Kemp defended his decision to sign a measure that allows Georgians to carry concealed handguns without first getting a license from the state. He noted that Atlanta is now a frontrunner to land the Democratic National Convention in 2024 despite Abrams’ bleak assessment of the state’s economic reputation.
“If things are so bad,” he asked, “why would that be the case?”
The two also sparred over crime, an issue that Republicans have emphasized in Georgia and across the nation to rally voters. Kemp noted that Abrams pushed to eliminate cash bail in 2018 and accused her of supporting the “defund the police” movement, something she has repeatedly called a “lie.”
“Men and women in law enforcement know who is going to be with them, who has had their back and will continue to have their back,” the governor said, highlighting support from 107 of the state’s sheriffs, including several Democrats.

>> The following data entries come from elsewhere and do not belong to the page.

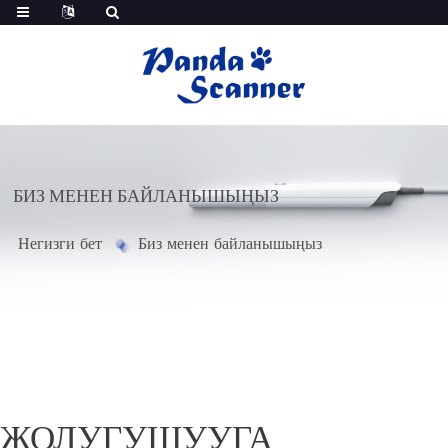
БИЗ МЕНЕН БАЙЛАНЫШЫҢЫЗ
Негизги бет
Биз менен байланышыңыз
ЖОЛУГУШУУГА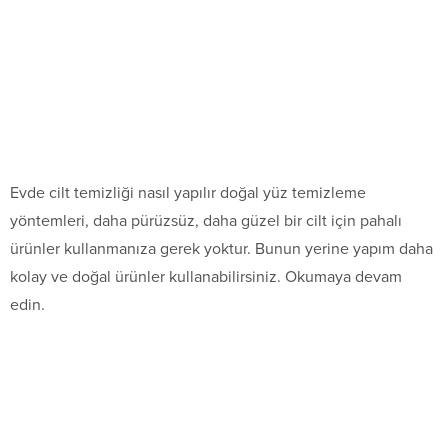
Evde cilt temizliği nasıl yapılır doğal yüz temizleme
yöntemleri, daha pürüzsüz, daha güzel bir cilt için pahalı
ürünler kullanmanıza gerek yoktur. Bunun yerine yapım daha
kolay ve doğal ürünler kullanabilirsiniz. Okumaya devam
edin.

Abrams responded that she was no member of the “good ol’ boys club,” so she isn’t expecting institutional support from law enforcement leaders.
“No, I don’t have 107 sheriffs who want to be able to take Black people off the streets, who want to be able to go without accountability,” she said. “I don’t think every sheriff wants that, but I do know that we need a governor who believes in both defending law enforcement but also defending the people of Georgia.”
A stark contrast
As they’ve both said on the campaign trail, the rivals committed to support the results of the election — an opportunity Kemp used to invoke Abrams’ refusal to concede in 2018 and his support for Senate Bill 202, a GOP-approved rewrite of election laws.

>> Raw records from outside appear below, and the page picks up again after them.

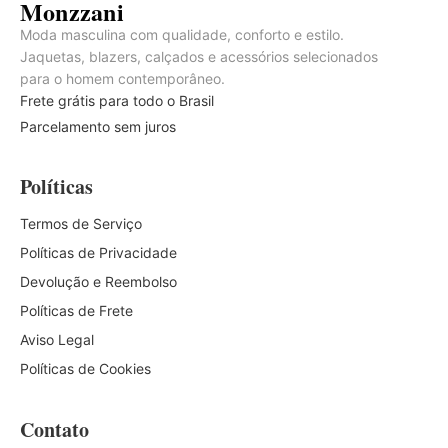
Monzzani
Moda masculina com qualidade, conforto e estilo.
Jaquetas, blazers, calçados e acessórios selecionados
para o homem contemporâneo.
Frete grátis para todo o Brasil
Parcelamento sem juros
Políticas
Termos de Serviço
Políticas de Privacidade
Devolução e Reembolso
Políticas de Frete
Aviso Legal
Políticas de Cookies
Contato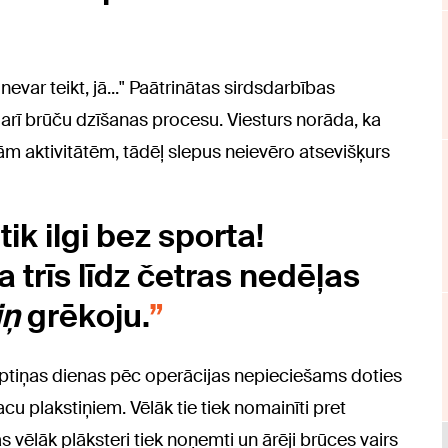
evar teikt, jā..." Paātrinātas sirdsdarbības
ē arī brūču dzīšanas procesu. Viesturs norāda, ka
jām aktivitātēm, tādēļ slepus neievēro atsevišķurs
ik ilgi bez sporta!
a trīs līdz četras nedēļas
iņ
grēkoju.
eptiņas dienas pēc operācijas nepieciešams doties
cu plakstiņiem. Vēlāk tie tiek nomainīti pret
vēlāk plāksteri tiek noņemti un ārēji brūces vairs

“In Georgia it’s easy to vote and hard to cheat, and I’m committed to keeping it that way,” Kemp said. “And I’m the one that’s been truthful and honest about this.”
Abrams shot back by accusing Kemp of embracing restrictive voting policies while he served as secretary of state for nearly a decade — and she called the new election rules an “abomination” designed to help Republicans.

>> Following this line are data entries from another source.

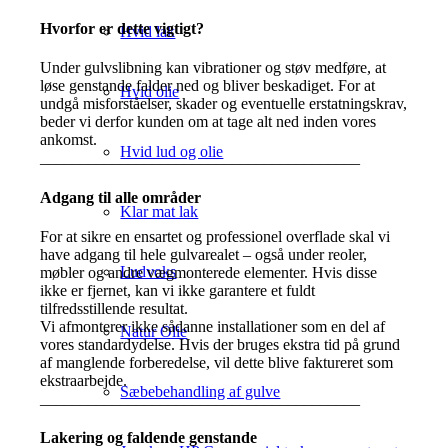
Hvorfor er dette vigtigt?
Hvid lak
Under gulvslibning kan vibrationer og støv medføre, at
løse genstande falder ned og bliver beskadiget. For at
Hvid olie
undgå misforståelser, skader og eventuelle erstatningskrav,
beder vi derfor kunden om at tage alt ned inden vores
ankomst.
Hvid lud og olie
________________________________________
Adgang til alle områder
Klar mat lak
For at sikre en ensartet og professionel overflade skal vi
have adgang til hele gulvarealet – også under reoler,
Ludvoks
møbler og andre vægmonterede elementer. Hvis disse
ikke er fjernet, kan vi ikke garantere et fuldt
tilfredsstillende resultat.
Vi afmonterer ikke sådanne installationer som en del af
Natur Olie
vores standardydelse. Hvis der bruges ekstra tid på grund
af manglende forberedelse, vil dette blive faktureret som
ekstraarbejde.
Sæbebehandling af gulve
________________________________________
Lakering og faldende genstande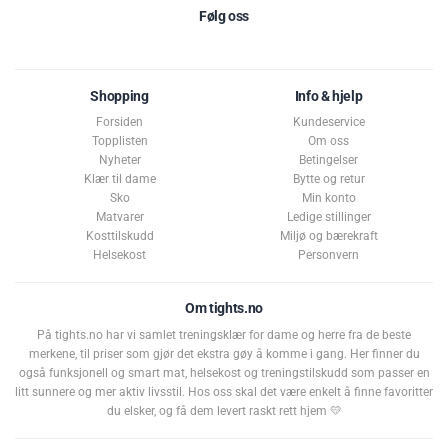
Følg oss
Shopping
Info & hjelp
Forsiden
Kundeservice
Topplisten
Om oss
Nyheter
Betingelser
Klær til dame
Bytte og retur
Sko
Min konto
Matvarer
Ledige stillinger
Kosttilskudd
Miljø og bærekraft
Helsekost
Personvern
Om tights.no
På tights.no har vi samlet treningsklær for dame og herre fra de beste
merkene, til priser som gjør det ekstra gøy å komme i gang. Her finner du
også funksjonell og smart mat, helsekost og treningstilskudd som passer en
litt sunnere og mer aktiv livsstil. Hos oss skal det være enkelt å finne favoritter
du elsker, og få dem levert raskt rett hjem 💛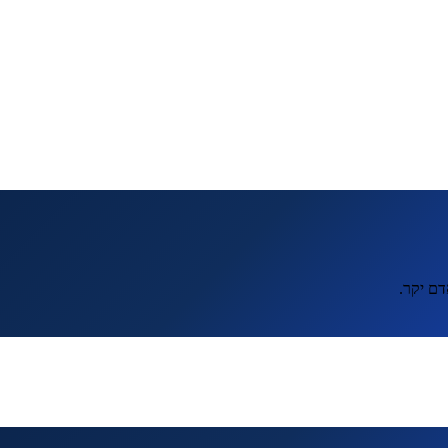
דם יקר.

Though the 2021 law guaranteed three weeks of in-person early voting and preserved no-excuse absentee voting, it also limited the usage of ballot drop boxes and ended paperless online ballot requests by requiring voters to put a handwritten signature on their application.
“It is a terrible law that has already sent people home from the polls. The fact that people are voting is in spite of SB 202, not because of it. It was never about making sure that we had fair elections in Georgia,” she said. “It was about gaming the election.”
Sunday’s debate was very different from their showdown earlier this month that was hosted by the Atlanta Press Club. Without Libertarian Shane Hazel on the stage to deflect attention, the two candidates traded blows throughout the affair.
The setting also provided another reminder of their 2018 clash. Four years ago, a final debate between the two candidates was canceled after Kemp pulled out to instead campaign with then-President Donald Trump.
In this contest, Trump has disavowed Kemp and even suggested he’d rather see Abrams as governor than the incumbent he once endorsed. As a sign of his diminished role, the former president’s name didn’t come up during the hourlong affair.